Personal life
- Born: Halberstadt
- Died: 1770 Düsseldorf

Religious life
- Religion: Judaism
- Main work: Ma'amar Mordekhai (1782)

= Mordecai Halberstadt =

Mordecai Halberstadt (מרדכי האלבערשטאט; died 1770), also known as Mordecai of Düsseldorf, was a German rabbi and grammarian.

==Biography==
He was born in Halberstadt, and studied around 1730 in Frankfurt am Main under Jacob ha-Kohen. He afterwards became a teacher in the rabbinical school of his hometown. Despite his young age, he was appointed av bet din of Griesheim on the recommendation of his former teacher. He later served as rabbi in Darmstadt and Düsseldorf.

Halberstadt was known as a scholar of Kabbalah. During the controversy over Jonathan Eybeschütz's amulets, Samuel Heilmann of Metz and Jacob Joshua Falk consulted him to determine whether the amulets were Sabbatean. Halberstadt declined to give a definitive judgment, stating that he could not conclusively classify the amulets as Sabbatean. He advised against continuing the personal attacks on Eybeschütz, and instead recommended issuing a general letter signed by all leading rabbinic authorities formally excommunicating the followers of the Sabbatean movement.

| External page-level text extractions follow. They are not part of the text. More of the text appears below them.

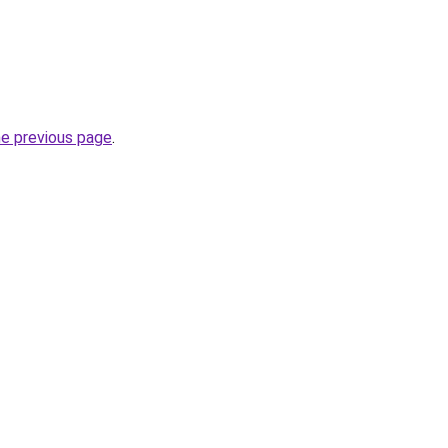
he previous page
.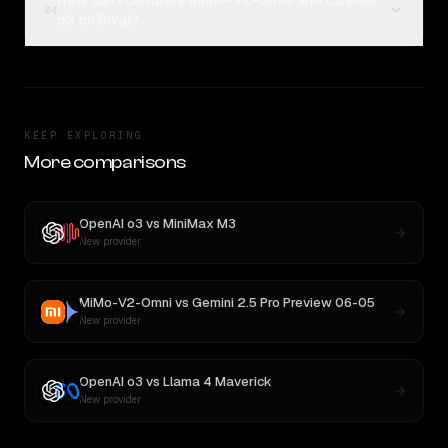
How can I compare MiMo-V2-Omni and OpenAI
04
o3 on Rival?
KEEP EXPLORING
More comparisons
OpenAI o3
vs
MiniMax M3
New provider
MiMo-V2-Omni
vs
Gemini 2.5 Pro Preview 06-05
New provider
OpenAI o3
vs
Llama 4 Maverick
New provider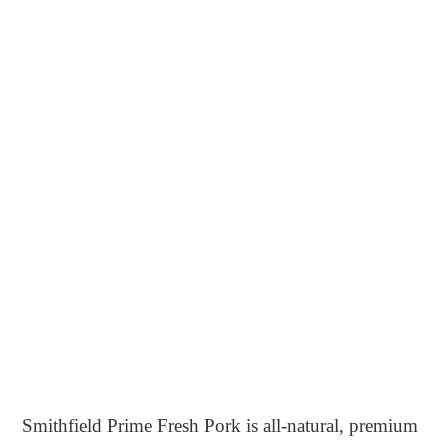
Smithfield Prime Fresh Pork is all-natural, premium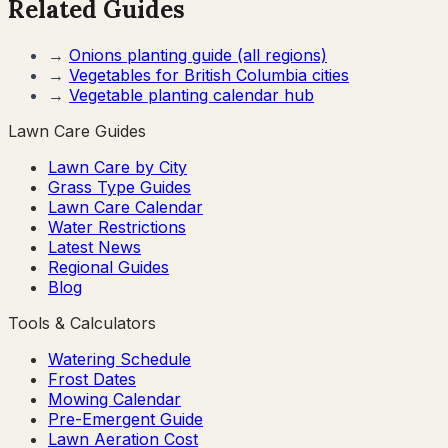
Related Guides
→
Onions
planting guide (all regions)
→
Vegetables for
British Columbia
cities
→
Vegetable planting calendar hub
Lawn Care Guides
Lawn Care by City
Grass Type Guides
Lawn Care Calendar
Water Restrictions
Latest News
Regional Guides
Blog
Tools & Calculators
Watering Schedule
Frost Dates
Mowing Calendar
Pre-Emergent Guide
Lawn Aeration Cost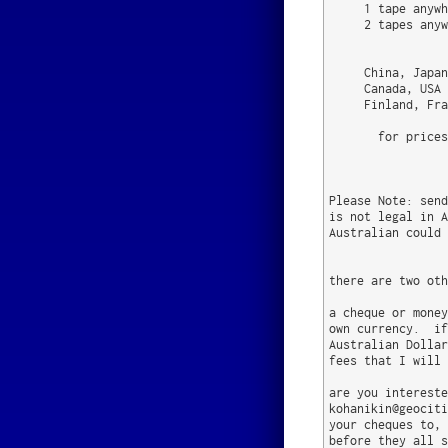
     1 tape anywh
     2 tapes anyw
                 
     China, Japan
     Canada, USA 
     Finland, Fra
       for prices
                 
Please Note: send
is not legal in A
Australian could 
there are two oth
a cheque or money
own currency.  if
Australian Dollar
fees that I will 
are you intereste
kohanikin@geociti
your cheques to, 
before they all s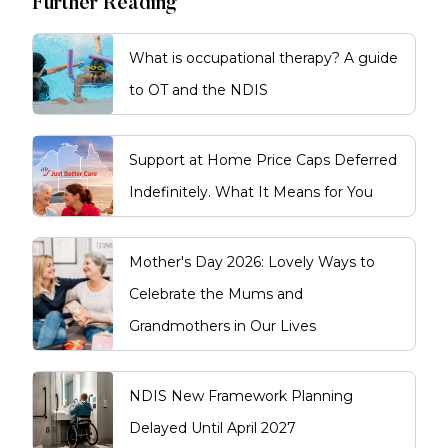
Further Reading
What is occupational therapy? A guide
to OT and the NDIS
Support at Home Price Caps Deferred
Indefinitely. What It Means for You
Mother's Day 2026: Lovely Ways to
Celebrate the Mums and
Grandmothers in Our Lives
NDIS New Framework Planning
Delayed Until April 2027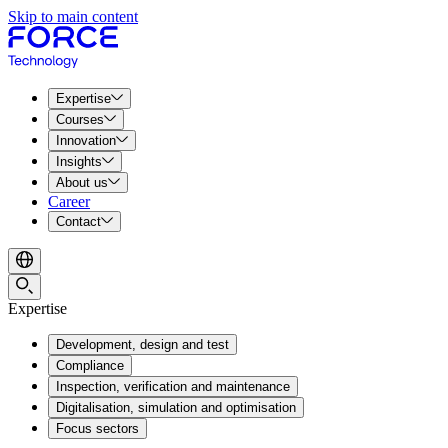
Skip to main content
Expertise
Courses
Innovation
Insights
About us
Career
Contact
Expertise
Development, design and test
Compliance
Inspection, verification and maintenance
Digitalisation, simulation and optimisation
Focus sectors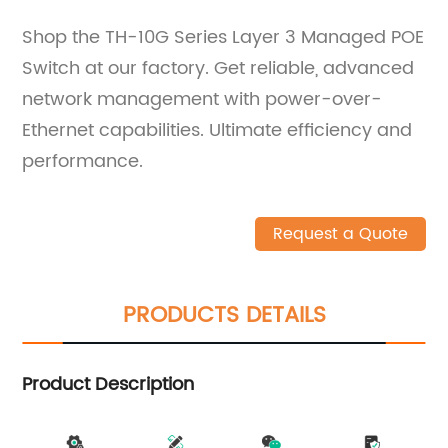
Shop the TH-10G Series Layer 3 Managed POE
Switch at our factory. Get reliable, advanced
network management with power-over-
Ethernet capabilities. Ultimate efficiency and
performance.
Request a Quote
PRODUCTS DETAILS
Product Description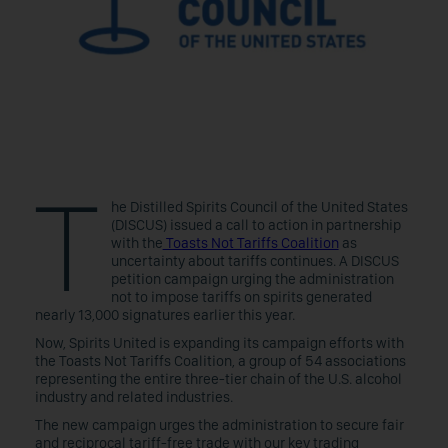
T
he Distilled Spirits Council of the United States
(DISCUS) issued a call to action in partnership
with the
Toasts Not Tariffs Coalition
as
uncertainty about tariffs continues. A DISCUS
petition campaign urging the administration
not to impose tariffs on spirits generated
nearly 13,000 signatures earlier this year.
Now, Spirits United is expanding its campaign efforts with
the Toasts Not Tariffs Coalition, a group of 54 associations
representing the entire three-tier chain of the U.S. alcohol
industry and related industries.
The new campaign urges the administration to secure fair
and reciprocal tariff-free trade with our key trading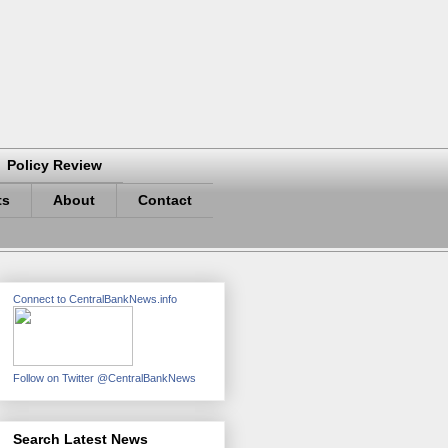
Policy Review
ts
About
Contact
Connect to CentralBankNews.info
Follow on Twitter @CentralBankNews
Search Latest News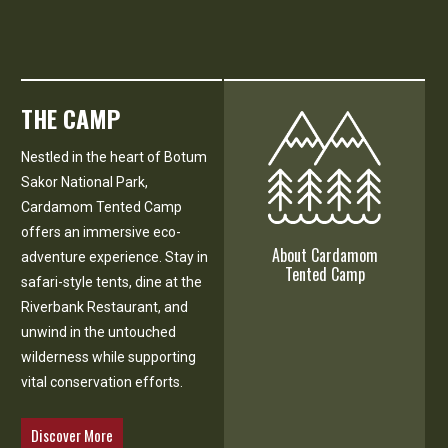
THE CAMP
Nestled in the heart of Botum
Sakor National Park,
Cardamom Tented Camp
offers an immersive eco-
About Cardamom
adventure experience. Stay in
Tented Camp
safari-style tents, dine at the
Riverbank Restaurant, and
unwind in the untouched
wilderness while supporting
vital conservation efforts.
Discover More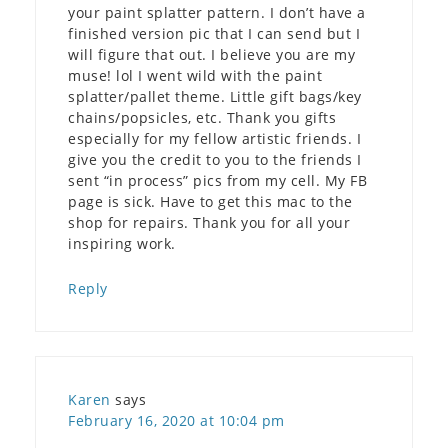
your paint splatter pattern. I don’t have a
finished version pic that I can send but I
will figure that out. I believe you are my
muse! lol I went wild with the paint
splatter/pallet theme. Little gift bags/key
chains/popsicles, etc. Thank you gifts
especially for my fellow artistic friends. I
give you the credit to you to the friends I
sent “in process” pics from my cell. My FB
page is sick. Have to get this mac to the
shop for repairs. Thank you for all your
inspiring work.
Reply
Karen
says
February 16, 2020 at 10:04 pm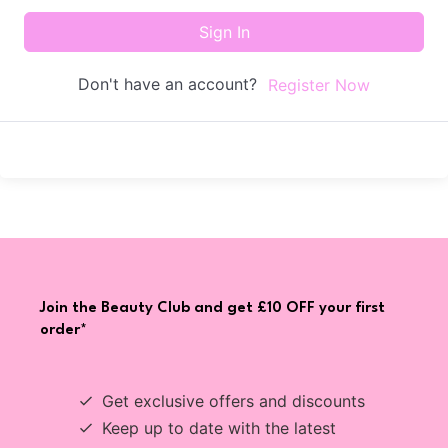
Sign In
Don't have an account?
Register Now
Join the Beauty Club and get £10 OFF your first
order*
Get exclusive offers and discounts
Keep up to date with the latest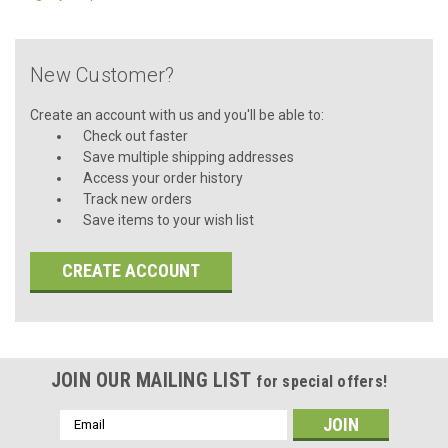
New Customer?
Create an account with us and you'll be able to:
Check out faster
Save multiple shipping addresses
Access your order history
Track new orders
Save items to your wish list
CREATE ACCOUNT
JOIN OUR MAILING LIST
for special offers!
Email
Address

He authored Ma'amar Mordekhai, a collection of responsa published in Brünn in 1782, which included a critique of Solomon Hanau. His scholarship helped expose forged rabbinical rulings falsely attributed to Rabbis Isaiah Horowitz and Ephraim Luntschitz, which had influenced rabbinical decisions in the Rhineland and Westphalia for over a century. He also wrote an unpublished work on Hebrew grammar.